I qualify as a Veteran but I don’t see myself that way. I am still serving and, approximately a month ago, one of the diggers reported a very disturbing interaction.
He was on his way to work, in uniform and an individual in the car beside him wound down their window and yelled ‘baby killer’.
That has echoes from the past and we know the damage it can do to soldiers with operational experience.
This young digger has been in the system for less than 12 months. He is a part-time soldier and a uni student. He brushed it off – it didn’t affect him.
At the moment, there is a real danger of overall anti ADF sentiment and, subsequently, it is up to all of us as individuals to show the community the real ADF that counters the current biased negative media coverage.
We do this through our dress and bearing, our interactions with the public whilst in uniform and our values.

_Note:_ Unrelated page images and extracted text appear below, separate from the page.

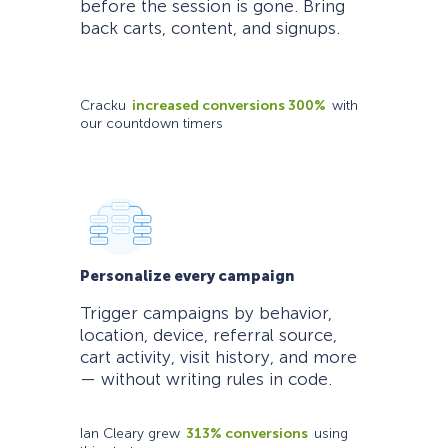
before the session is gone. Bring
back carts, content, and signups.
Cracku
increased conversions 300%
with
our countdown timers
Personalize every campaign
Trigger campaigns by behavior,
location, device, referral source,
cart activity, visit history, and more
— without writing rules in code.
Ian Cleary grew
313% conversions
using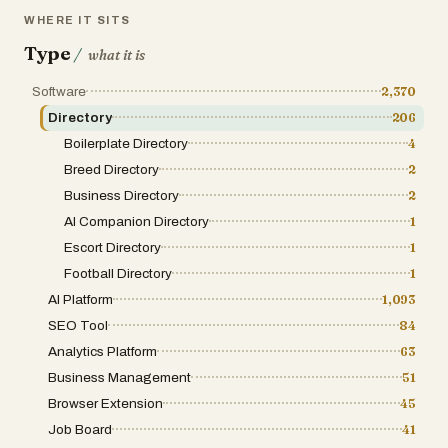
users discover the right technology while supporting the
WHERE IT SITS
growth of innovative digital products.
Type
/
what it is
Software
2,370
Directory
206
Boilerplate Directory
4
Breed Directory
2
Business Directory
2
AI Companion Directory
1
Escort Directory
1
Football Directory
1
AI Platform
1,093
SEO Tool
84
Analytics Platform
63
Business Management
51
Browser Extension
45
Job Board
41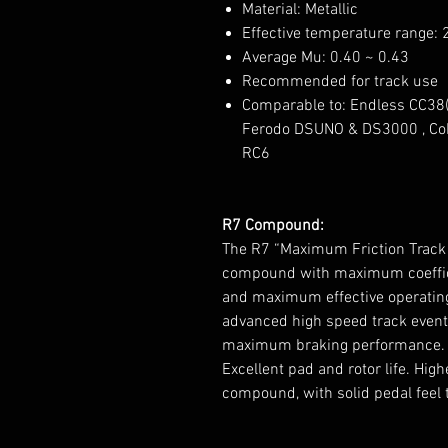
Material: Metallic
Effective temperature range:
Average Mu: 0.40 ~ 0.43
Recommended for track use
Comparable to: Endless CC38(
Ferodo DSUNO & DS3000 , Cob
RC6
R7 Compound:
The R7 “Maximum Friction Track 
compound with maximum coefficie
and maximum effective operating
advanced high speed track events
maximum braking performance. G
Excellent pad and rotor life. Hi
compound, with solid pedal feel 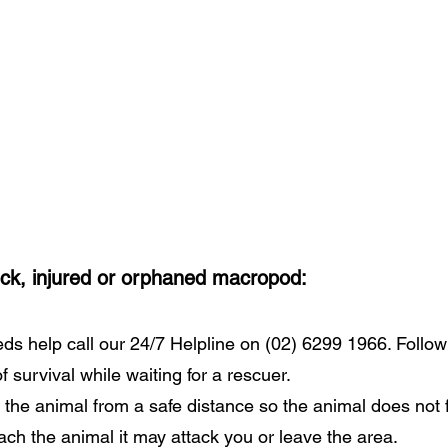
sick, injured or orphaned macropod:
eds help call our 24/7 Helpline on (02) 6299 1966. Follow
f survival while waiting for a rescuer.
the animal from a safe distance so the animal does not f
roach the animal it may attack you or leave the area.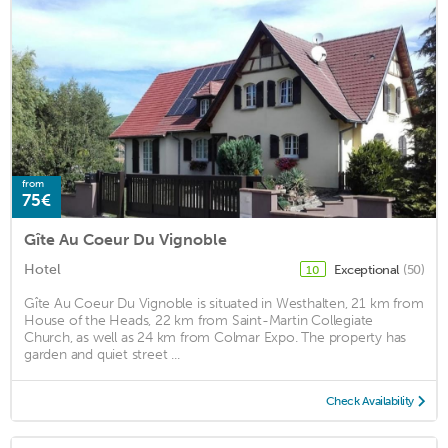
from
75€
Gîte Au Coeur Du Vignoble
Hotel
Exceptional
(50)
10
Gîte Au Coeur Du Vignoble is situated in Westhalten, 21 km from
House of the Heads, 22 km from Saint-Martin Collegiate
Church, as well as 24 km from Colmar Expo. The property has
garden and quiet street ...
Check Availability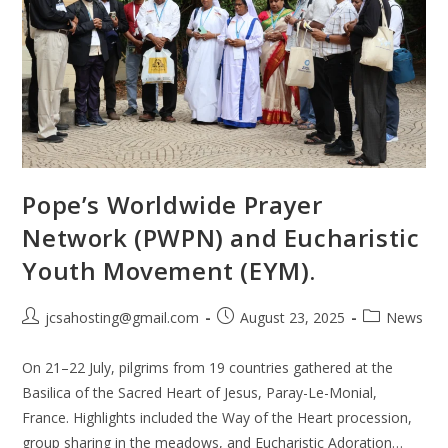
Pope’s Worldwide Prayer
Network (PWPN) and Eucharistic
Youth Movement (EYM).
jcsahosting@gmail.com
August 23, 2025
News
On 21–22 July, pilgrims from 19 countries gathered at the
Basilica of the Sacred Heart of Jesus, Paray-Le-Monial,
France. Highlights included the Way of the Heart procession,
group sharing in the meadows, and Eucharistic Adoration…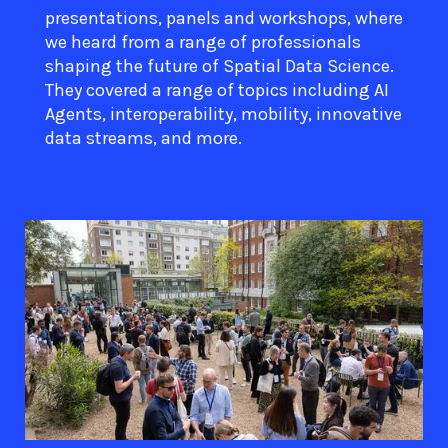
presentations, panels and workshops, where
we heard from a range of professionals
shaping the future of Spatial Data Science.
They covered a range of topics including AI
Agents, interoperability, mobility, innovative
data streams, and more.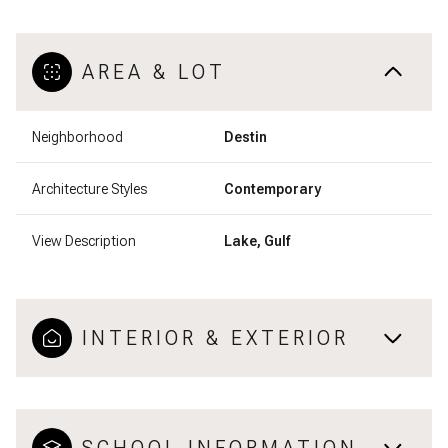
AREA & LOT
Neighborhood
Destin
Architecture Styles
Contemporary
View Description
Lake, Gulf
INTERIOR & EXTERIOR
SCHOOL INFORMATION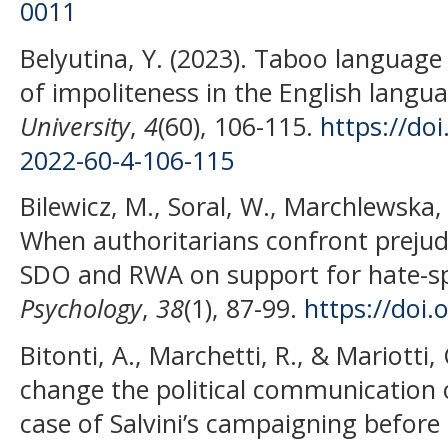
0011
Belyutina, Y. (2023). Taboo language
of impoliteness in the English langu
University
,
4
(60), 106-115.
https://do
2022-60-4-106-115
Bilewicz, M., Soral, W., Marchlewska,
When authoritarians confront prejudic
SDO and RWA on support for hate-sp
Psychology
,
38
(1), 87-99.
https://doi
Bitonti, A., Marchetti, R., & Mariotti
change the political communication o
case of Salvini’s campaigning before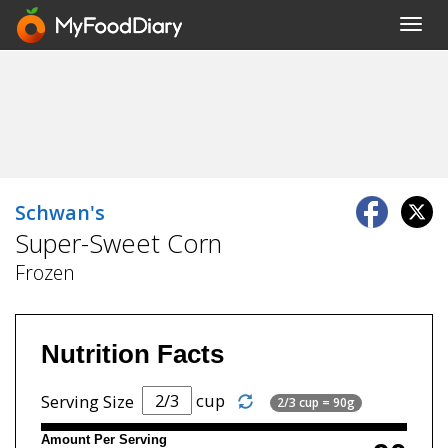
Toggl
navig
Schwan's
Super-Sweet Corn
Frozen
Nutrition Facts
cup
Serving Size
2/3 cup = 90g
Amount Per Serving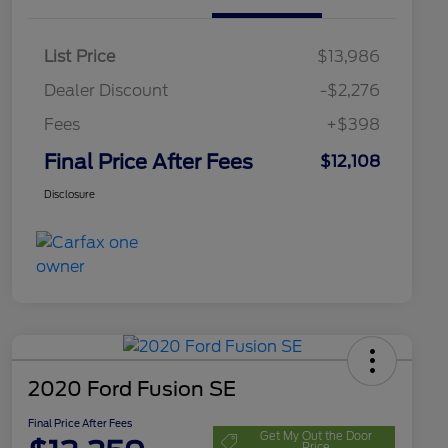
List Price
$13,986
Dealer Discount
-$2,276
Fees
+$398
Final Price After Fees
$12,108
Disclosure
2020 Ford Fusion SE
Final Price After Fees
Get My Out the Door
Price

The media will over-index negative stories because negative ‘stuff’ gets more views. They will not run with a balanced view of positive and negative that reflects the reality.
Therefore, all of us still in uniform need to work extremely hard to provide an alternative image of the ADF.
This may be unfair and unreasonable to ask but it does not mean it’s any less required.
4 thoughts on “Anti-ADF Sentiment – Echoes of The Past”
It’s fair to say that the Brereton Inquiry has revealed terrible things. The conduct of the 2nd Squadron did not meet the standards we, the Australian public, expect.
I know, from. Your comments, that.many of you are angry, and feel misjudged. I hope in time, these understandable feelings will ease. Those responsible will be made accountable. Those absolved will be ok.
It s vital that the military always maintain the very highest standards, to maintain the trust of the public you serve, and the basic honour that attends military service. Bad Apples must be removed from service.
There must also be compassion and understanding for the guilty. What does it do to a man to be trained to kill, and set upon an implacable enemy in the hardest conditions imaginable, for years on end? And why didn’t Command identify this risk?
That report should be very concerning. For us all.
I hope in time we will all gain understanding and insight and will never again confront these horrors.
Nicely put, Guy.
Thank you for your input.
Back in the mid ’80s I got called baby killer once at a party, she was a young lady whose dad was a Vietnam Vet.
I only know the last bit as she told me after calling me baby killer. I told her I was RAAF and have never been in a conflict. She then said didn’t matter, all military people were baby killers.
Then she went and sat on a chair and started crying. I didn’t know what to say.
I said my goodbyes to the host, who was a civvie mate, and left. For me, it wasn’t worth the hassle of creating a scene.
But, I did hear similar stories from people in all branches over the years but mainly from the 80’s.
Nothing through the 90’s (I got out 1998) and with the sandpit, I suppose the circle is back to the start.
Our new Vietnam with all the trappings…. history repeats.
The only anti-ADF sentiment is towards those who fail to uphold the values to which they agree to abide by.
Society is on the whole smarter than any media show, but that doesn’t abrogate any responsibility for how the profession of arms carries itself, publicly and internally.